But whether we're actually using those sets for 3D will depend on the glasses, and whether we have the right ones. TV manufacturers are trying different approaches that aren't compatible with each other. A pair of glasses that works with Panasonic won't work with Sony.
There are multiple reasons the glasses are different, but there are two big issues for compatibility. "It's how the signal is emitted from the set and what's carried in the signal," says Panasonic's Fannon, who has been involved in early industry discussions on establishing standards.
There are assorted ways that TV sets "talk" to 3D glasses. Projectors typically use a flash of white light that bounces off the screen into the glasses. A few manufacturers link their LCDs with the glasses via radio technology, such as Bluetooth. Most LCD and plasma makers are using infrared signals. But even they are incompatible, much as infrared remote controls won't work with different makes of TVs.
Manufacturers also use different protocols, or software, to ensure fidelity and timing. Each thinks it has the best approach, although early discussions to set standards have spawned a formal process. Just underway, the talks could take a year or two to produce a standard—if they succeed at all. But optimists hope that TVs sold in 2011 will meet an industry standard. "I think manufacturers will soon realize the incompatibility is inhibiting adoption," says Heidi Hoffman of the 3D@Home Consortium, an industry group.
Or they need universal glasses that will work across manufacturer lines, much like universal remotes can work with different gear. That's the approach of XpanD, a European company that makes active-shutter glasses. It has dominated the overseas market for glasses used in theaters, says Ami Dror, a cofounder of the company. Now the company is readying universal glasses that can work with TVs that use infrared signals. The new model is due in June at a price of about $125, Dror says.

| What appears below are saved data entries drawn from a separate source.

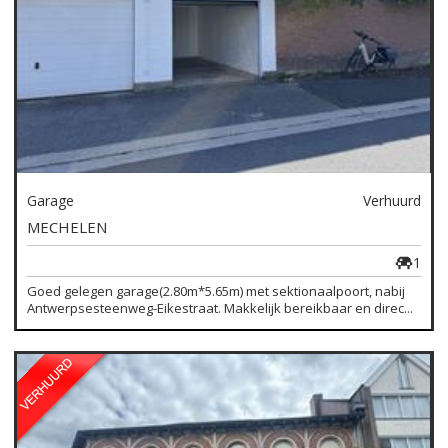
Garage
Verhuurd
MECHELEN
1
Goed gelegen garage(2.80m*5.65m) met sektionaalpoort, nabij
Antwerpsesteenweg-Eikestraat. Makkelijk bereikbaar en direc...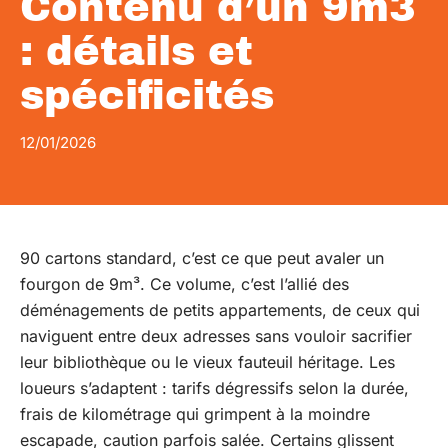
Contenu d’un 9m3
: détails et
spécificités
12/01/2026
90 cartons standard, c’est ce que peut avaler un
fourgon de 9m³. Ce volume, c’est l’allié des
déménagements de petits appartements, de ceux qui
naviguent entre deux adresses sans vouloir sacrifier
leur bibliothèque ou le vieux fauteuil héritage. Les
loueurs s’adaptent : tarifs dégressifs selon la durée,
frais de kilométrage qui grimpent à la moindre
escapade, caution parfois salée. Certains glissent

But the glasses won't work with sets that use Bluetooth or projectors that use white light. Truly universal glasses will come later, perhaps by Christmas. They'll also be much more expensive, probably more than $300, Dror says. And he is hesitant to predict that the glasses will ever be truly cheap, selling for $25 or even $50 a pair. Not good glasses, anyway. And bad glasses can contribute to eyestrain and headaches from watching 3D, Dror says.
At least the glasses will get more stylish. As a start, the universal XpanD glasses coming in June will be available in 12 different colors. More styles will follow.
And Dror is among those who predict that a standard technology will soon emerge or that manufacturers will begin boxing universal eyewear with their sets. The problem is that the big makers entered a race to get their 3D sets to market first, he says. "They didn't really have time to figure out the glasses."